Food & Drink Magazine

Should High School and College Students Avoid Most Nutritional Supplements?

By Gjosefsberg @gjosefsberg

Gal’s Note – I recently posted up a page with various products that I use and received a question about supplements.  As a rule, I avoid the various “exercise” supplements because I would rather work on my body the old fashioned and natural way.  However, I received this little guest post at around the same time and thought it was very appropriate.

Should High School and College Students Avoid Most Nutritional Supplements?

Nutritional supplements are used by a large number of high school and college students, especially athletes. One of the major problems of these supplements is that the Food and Drug Administration (FDA) regulates dietary supplements as foods instead of drugs. Unfortunately, due to the Dietary Supplement Health and Education Act (DSHEA), passed in 1994, supplement manufacturers are not required to demonstrate efficacy.

Consumer Reports stated that supplement manufactures can actually launch products without any testing. They just have to send the Federal Drug Administration a copy of the language on the label. Consumer Reports also states that the DSHEA makes it the responsibility of the FDA to prove that a supplement on the market isn’t safe.

According to the UC Berkeley Wellness Center, flawed studies are vigorously cited by manufacturers of dietary supplements in support of dubious products. The Wellness Center also states studies that fail to mention the negative effects of a supplement. Supplement purveyors don’t have to guarantee that what’s in the bottle conforms to what’s placed on the label.

The American Dietetic Association suggests consumers be aware of recommendations which are taken from studies which have been published without peer review.

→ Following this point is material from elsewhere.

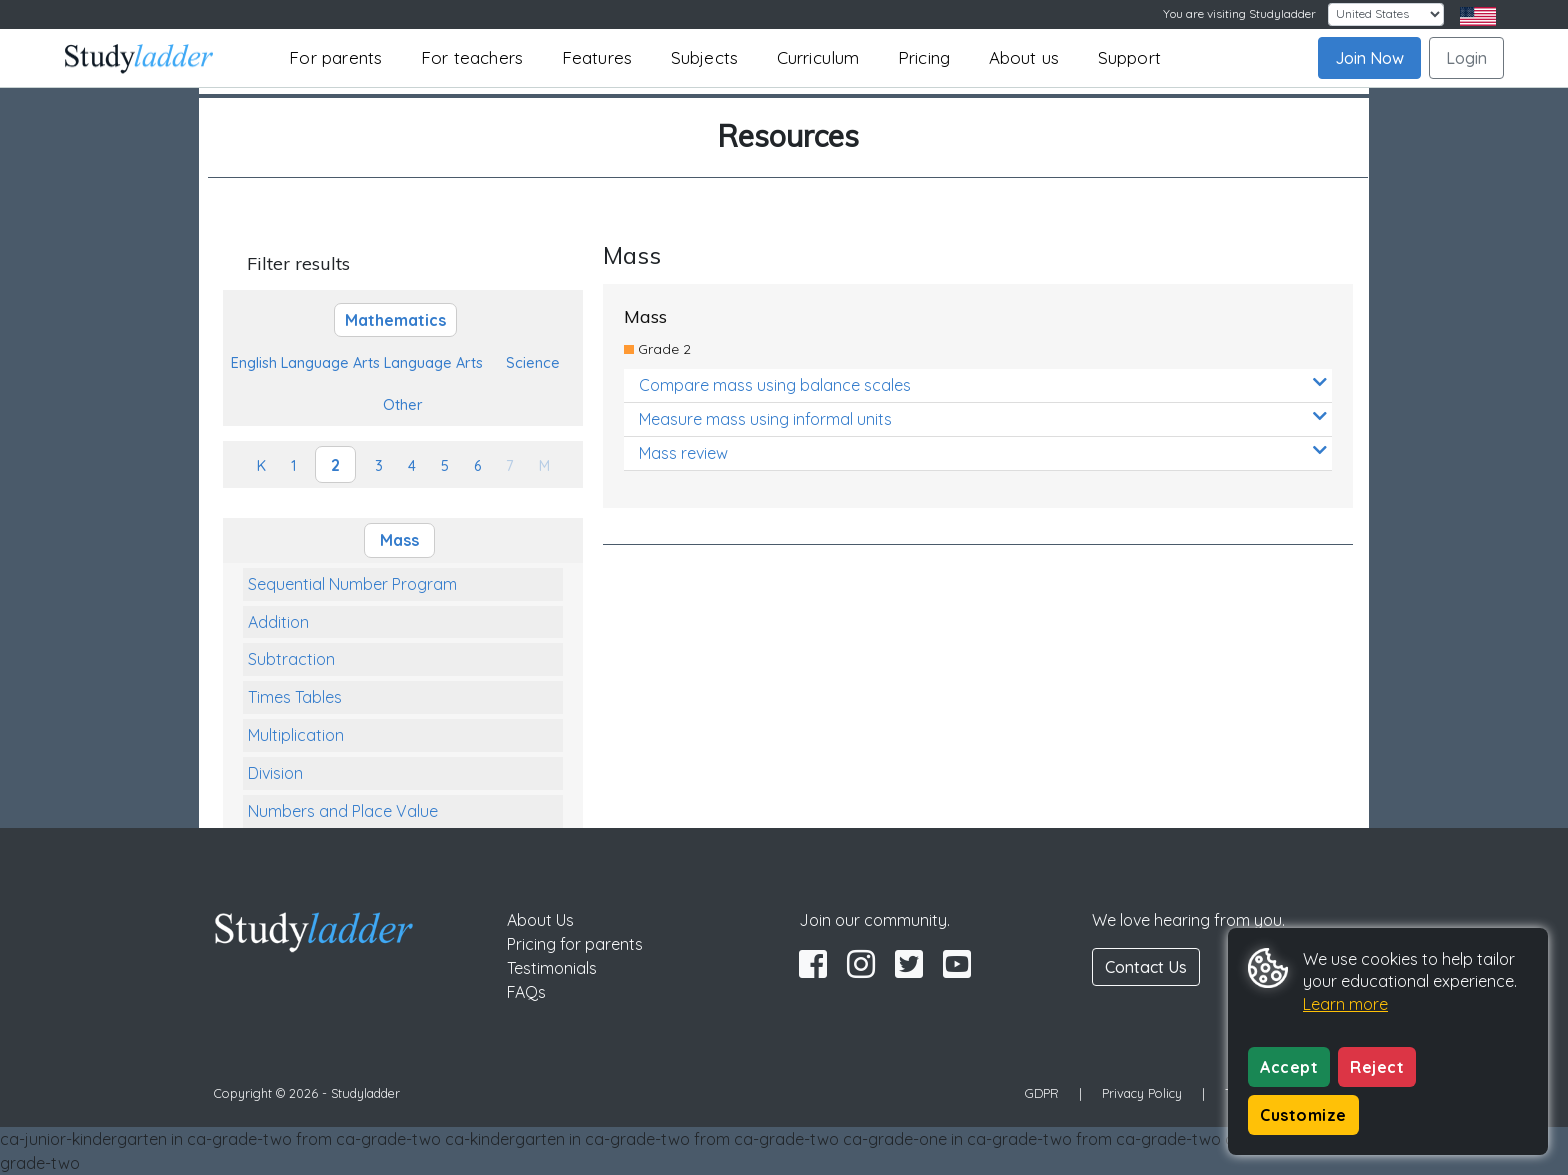 This screenshot has height=1175, width=1568. I want to click on Subjects, so click(705, 57).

The University of Maryland Medical Center states that due to potential side effects and interactions with medications, dietary supplements should be taken only under the supervision of a knowledgeable healthcare provider.

The UC Berkeley Wellness Center provides the claims, purported benefits, and its own evaluation of large number of popular dietary supplements.

Protein Supplements

Erin Palinski, a personal trainer and a registered dietitian, said, “Protein, for example, is relatively safe. But some products may contain multiple sources of protein … teen athletes who get too much can excrete calcium, which could decrease bone mass. Since that’s prime time for bone building it could lead to future problems.” High levels of protein intake can also lead to kidney damage and dehydration.

Creatine

Some people claim that creatine, a supplement popular with bodybuilders athletes, increases high-intensity athletic performance. However, the American College of Sport Medicine stated creatine shouldn’t be used by people younger than 18. According to the University of Maryland Medical Center, the use of creatine can cause muscle cramps, upset stomach, diarrhea, high blood pressure, dizziness, kidney damage, and liver dysfunction. Effectiveness and safety has not been tested in people under 19.

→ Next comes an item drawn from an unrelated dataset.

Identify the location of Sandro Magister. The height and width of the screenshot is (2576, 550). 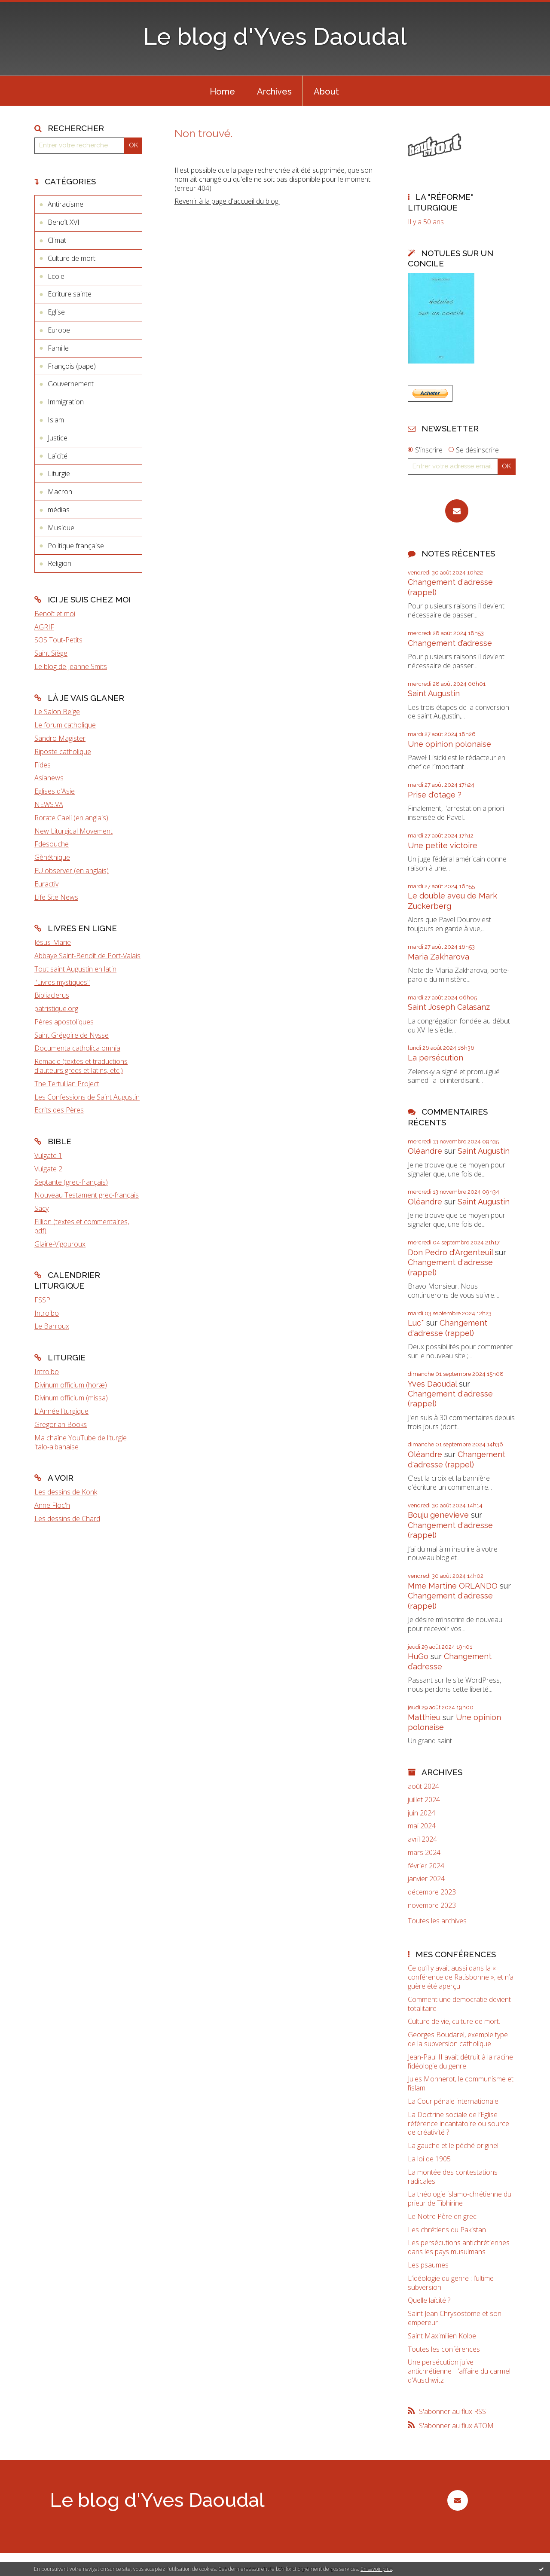 (60, 738).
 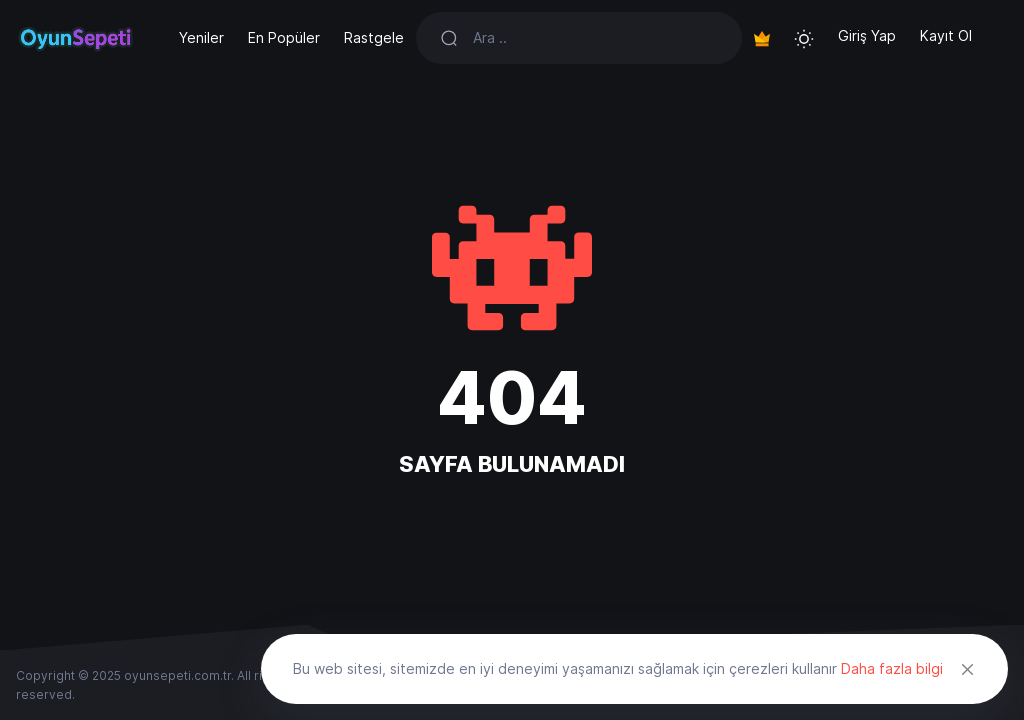 What do you see at coordinates (867, 35) in the screenshot?
I see `Giriş Yap` at bounding box center [867, 35].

Proprietary Mix and Matrix

Nick Karcz, a human performance specialist at Holy Family Memorial Hospital in Manitowoc, Wisconsin, said, “Be cautions of products that say proprietary mix or matrix. You don’t know how much of anything you’re getting.” Studies have found that some proprietary mixes have contained illegal steroids.

Ergogenic Nutritional Supplements

Ergogenic nutritional supplements are generally used by athletes. The McKinley Health Center, part of the University of Illinois at Urbana-Champaign, provides a list of some of the most popular supplemental ergogenic aids. The list includes their legality as well as a brief statement of their claimed action, actual research of these claims, and side effects.

If high school and college students insist on taking dietary supplements, they should at least look for supplements which have the U.S. Pharmacopoeia (USP) or National Formulary (NF) notation. They signify that the manufacturers have undergone voluntary evaluation of product strength, purity, labeling, and weight variation.

Students should discuss nutritional supplements with a health professional who is knowledgeable about nutrition and supplements. According to many doctors and nutritionists, people who eat a normal diet generally don’t need nutritional supplements, even if they vigorously exercise.

Brian Jenkins writes feature articles about careers in athletic training as well those in nutrition for BrainTrack.com.